戴德深吸一口气,如果这封信里藏有毒针毒粉之类的,他第一个便要身死,如今只能赌一把了!
撕开信封,戴德把信封口朝下,只用了两根手指小心翼翼的将里面的一张信笺捏了出来。
戴德硬着头皮将折了两折的信笺展开,过了一会,仍然没有发生中毒的事情,不由大大松了口气,要不是正在朝堂上,他几乎要软倒在地上。
“竟然没事?”文武百官小声议论,他们臆想中的刺杀竟然真的只是一张信笺?
邵亦唯目露思索之色,道:“将信笺展开给朕看。”
戴德立刻将信笺举起来对着邵亦唯,两侧百官连忙低头,给皇上的信笺他们可没胆子看。
邵亦唯目光往信笺上一扫,面色剧变,猛的从龙椅上站了起来。|
“皇上?”文武百官被他的反应吓了一跳。
邵亦唯快步从台阶上走下,走到戴德身边,不可置信的盯着信笺。
“皇、皇上。”戴德吓得一跪坐在地上,举着信笺的手不停颤抖。
百官好奇不已,但谁也没胆子偷窥。
邵亦唯伸出手将信笺拿过来,纤长的手指抚过信笺上最后一个血红的字。
涯。
涯?邵亦唯眼睫不停的颤抖,是他吗?怎么可能?自己亲手刺穿了他的心脏,他怎么可能还活着?
“这不可能,这不可能。

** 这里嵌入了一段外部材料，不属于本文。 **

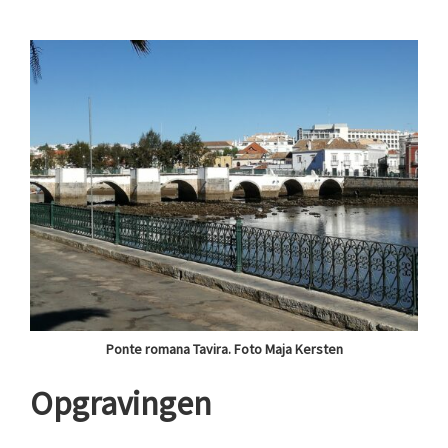
Ponte romana Tavira. Foto Maja Kersten
Opgravingen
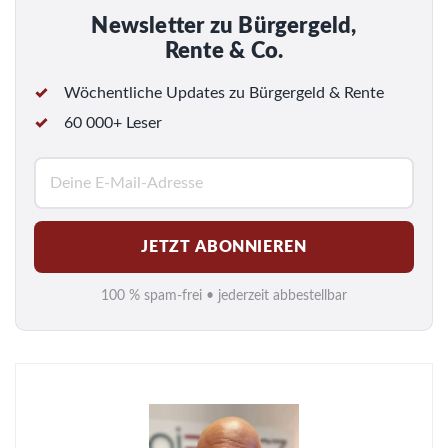
Newsletter zu Bürgergeld,
Rente & Co.
Wöchentliche Updates zu Bürgergeld & Rente
60 000+ Leser
E
-
M
JETZT ABONNIEREN
a
i
100 % spam-frei • jederzeit abbestellbar
l
*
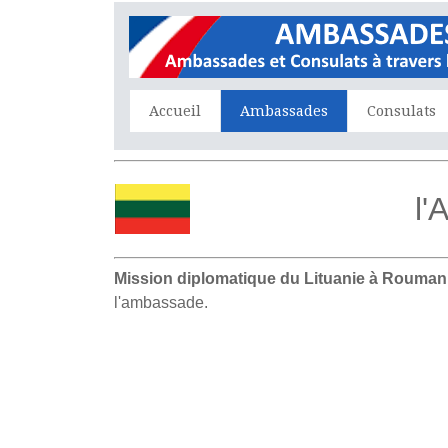
Accueil
Ambassades
Consulats
l'
Mission diplomatique du Lituanie à Rouman
l'ambassade.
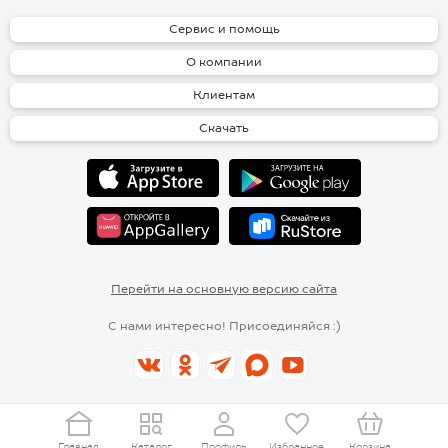
Сервис и помощь
О компании
Клиентам
Скачать
Перейти на основную версию сайта
С нами интересно! Присоединяйся :)
Главная
Каталог
Профиль
Избранное
Корзина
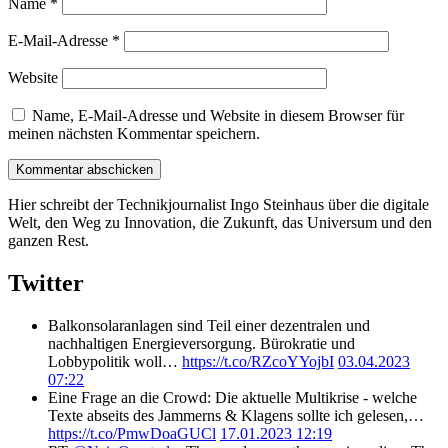
Name
*
E-Mail-Adresse
*
Website
Name, E-Mail-Adresse und Website in diesem Browser für
meinen nächsten Kommentar speichern.
Hier schreibt der Technikjournalist Ingo Steinhaus über die digitale
Welt, den Weg zu Innovation, die Zukunft, das Universum und den
ganzen Rest.
Twitter
Balkonsolaranlagen sind Teil einer dezentralen und
nachhaltigen Energieversorgung. Bürokratie und
Lobbypolitik woll…
https://t.co/RZcoYYojbI
03.04.2023
07:22
Eine Frage an die Crowd: Die aktuelle Multikrise - welche
Texte abseits des Jammerns & Klagens sollte ich gelesen,…
https://t.co/PmwDoaGUCl
17.01.2023 12:19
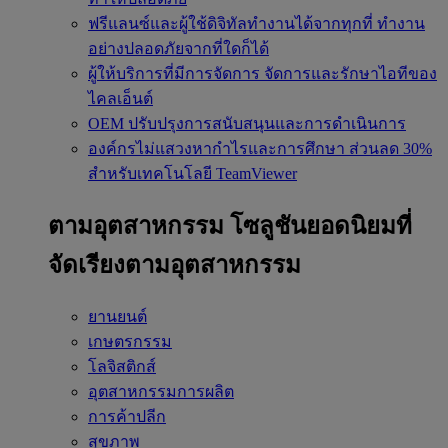
ฟรีแลนซ์และผู้ใช้ดิจิทัลทำงานได้จากทุกที่
ทำงาน
อย่างปลอดภัยจากที่ใดก็ได้
ผู้ให้บริการที่มีการจัดการ
จัดการและรักษาไอทีของ
ไคลเอ็นต์
OEM
ปรับปรุงการสนับสนุนและการดำเนินการ
องค์กรไม่แสวงหากำไรและการศึกษา
ส่วนลด 30%
สำหรับเทคโนโลยี TeamViewer
ตามอุตสาหกรรม
โซลูชันยอดนิยมที่
จัดเรียงตามอุตสาหกรรม
ยานยนต์
เกษตรกรรม
โลจิสติกส์
อุตสาหกรรมการผลิต
การค้าปลีก
สุขภาพ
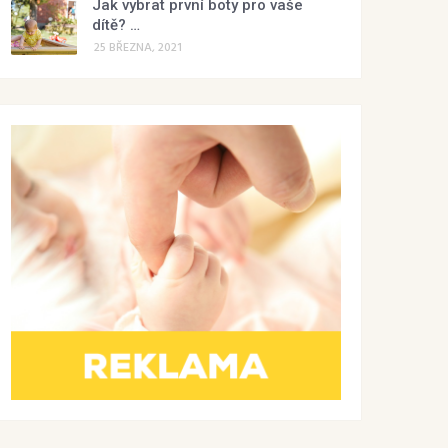
Jak vybrat první boty pro vaše
dítě? …
25 BŘEZNA, 2021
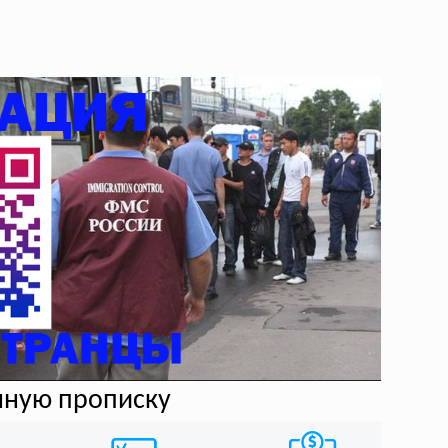
нную прописку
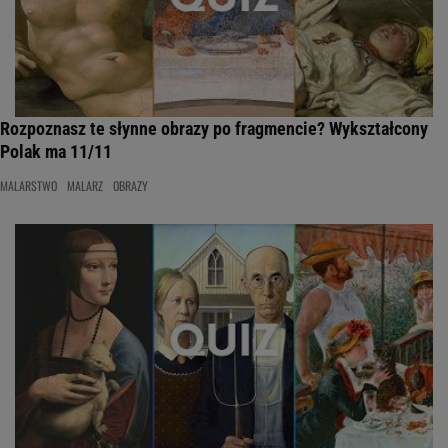
Rozpoznasz te słynne obrazy po fragmencie? Wykształcony
Polak ma 11/11
MALARSTWO
MALARZ
OBRAZY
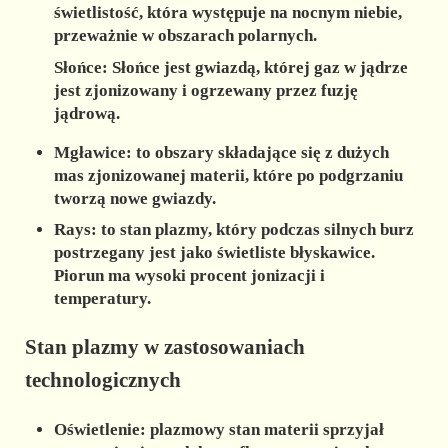
świetlistość, która występuje na nocnym niebie,
przeważnie w obszarach polarnych.
Słońce:
Słońce jest gwiazdą, której gaz w jądrze
jest zjonizowany i ogrzewany przez fuzję
jądrową.
Mgławice:
to obszary składające się z dużych
mas zjonizowanej materii, które po podgrzaniu
tworzą nowe gwiazdy.
Rays:
to stan plazmy, który podczas silnych burz
postrzegany jest jako świetliste błyskawice.
Piorun ma wysoki procent jonizacji i
temperatury.
Stan plazmy w zastosowaniach
technologicznych
Oświetlenie:
plazmowy stan materii sprzyjał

”邵亦唯喃喃自语,理智告诉他这是绝对不可能的,但心中却升起无尽期望。
帝王失态,百官跪伏。
所有人都有点惶惶不安,究竟发生了什么事,能让他们一向喜怒不形于色的帝王失态成这个样子?
然而让他们震惊的还在后面,他们的帝王竟然大喊着一声这不可能,不顾一切的冲出了听政殿。
文武百官看着皇上消失的方向,个个表情都跟生吞了一个鸡蛋一样。
“吉公公,皇上这是怎么了,你快跟去看看啊!”有大臣六神无主的说。
吉祥这才回过神,连忙追了出去,可哪里还有皇上的影子。
太子殿。
新帝登基为帝后,太子殿便闲置下来,守卫和奴才只需维持殿内的卫生和宝物不丢失,便没有其他事了,可谓是清闲至极。
今天的守卫是两个年轻的侍卫,两个人正悠闲的闲聊,突然从远处急射而来一道明黄.色人影,他们大惊之下一看,竟是皇上,连忙就要行礼。
“奴才参……”两人才说了三个字,人影已经从他们身边穿过了。
两人顿时面面相觑。
邵亦唯急速赶到太子殿的书房,猛的推门而入。
走进内室后,邵亦唯脚步猛的一停,惊愕的望着躺在床上的人。
“童儿?”邵亦唯走到床边,看清闭目静堂在床上的人时,惊诧之余,竟然忍不住有些失望。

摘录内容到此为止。